Media coverage of Thiel’s bankrolling of Hogan’s lawsuit seems to want to suggest that such meddling in the law and the media comes at the cost of knowledge and of liberty. It’s ironic given Thiel’s espoused libertarianism, and it’s timely given the ongoing controversy over Thiel-invested Facebook’s role in manipulating the appearance of news on its site, and Donald Trump’s potential to suppress the press if elected.

To be sure, it’s an insidious turn for the public forum, even if it’s a legal one. But if Thiel were a Bond villain, he’d be the nerdy underdog rather than the sociopathic power-lord. Boris Grishenko, not Ernst Stavro Blofeld. “It’s less about revenge and more about specific deterrence,” Thiel told the Times. “I saw Gawker pioneer a unique and incredibly damaging way of getting attention by bullying people even when there was no connection with the public interest.” It’s the kind of sentiment you might hear on Reddit or 4chan as a justification for a vigilante operation.
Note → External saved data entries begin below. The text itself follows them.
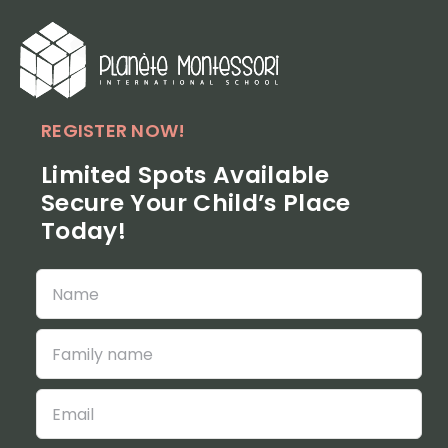
Skip
to
content
REGISTER NOW!
Limited Spots Available
Secure Your Child’s Place
Today!
Veuillez
Veuillez
laisser
laisser
ce
ce
champ
champ
vide.
vide.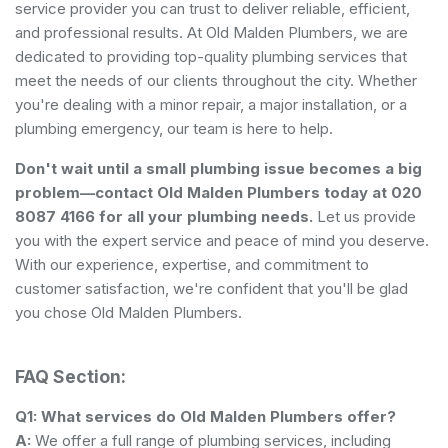
service provider you can trust to deliver reliable, efficient,
and professional results. At Old Malden Plumbers, we are
dedicated to providing top-quality plumbing services that
meet the needs of our clients throughout the city. Whether
you're dealing with a minor repair, a major installation, or a
plumbing emergency, our team is here to help.
Don't wait until a small plumbing issue becomes a big
problem—contact Old Malden Plumbers today at 020
8087 4166 for all your plumbing needs.
Let us provide
you with the expert service and peace of mind you deserve.
With our experience, expertise, and commitment to
customer satisfaction, we're confident that you'll be glad
you chose Old Malden Plumbers.
FAQ Section:
Q1: What services do Old Malden Plumbers offer?
A:
We offer a full range of plumbing services, including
Thiel even demurs, assuring the Times that “I didn’t really want to do anything” before finally concluding, if not him then who? It’s the favorite rationale of the lone vigilante.

But Thiel’s trespass doesn’t make Gawker a martyr, either. There are no winners in this dispute. Is Gawker any more virtuous for casting their tabloid publication of Hogan’s sex tape as journalism in the public interest—or outing Thiel—than Thiel is in underwriting their comeuppance for it? We can debate the details, but “virtue” probably won’t enter the conversation. And even debating the details entails the tacit acceptance of attention’s victory over knowledge in today’s media ecosystem. It’s not just tabloid editors and billionaires; everyone is scrambling to make their voices louder than everyone else’s. The loudest, it turns out, get to be right.

Ordinary folk once used ordinariness as a clarion call to basic virtue. Unlike hedge fund managers and billionaires, at least your friend or your neighbor or some random guy would observe some modicum of respect and dignity for a fellow friend or neighbor or rando. But, alas, the internet has proven us all to be just as likely to be as vicious as someone with far more power, influence, and weath. The whole Thiel affair might appear to prove a sordid lesson about the lengths a supposedly libertarian, Trump-supporting tech billionaire will go to exact revenge, or to express his inflated ego in defense of the inalienable righteousness of the technology industry. But instead, it mostly serves as a reminder that the tech industry’s wares have made it normal, and expected, for anyone to do so.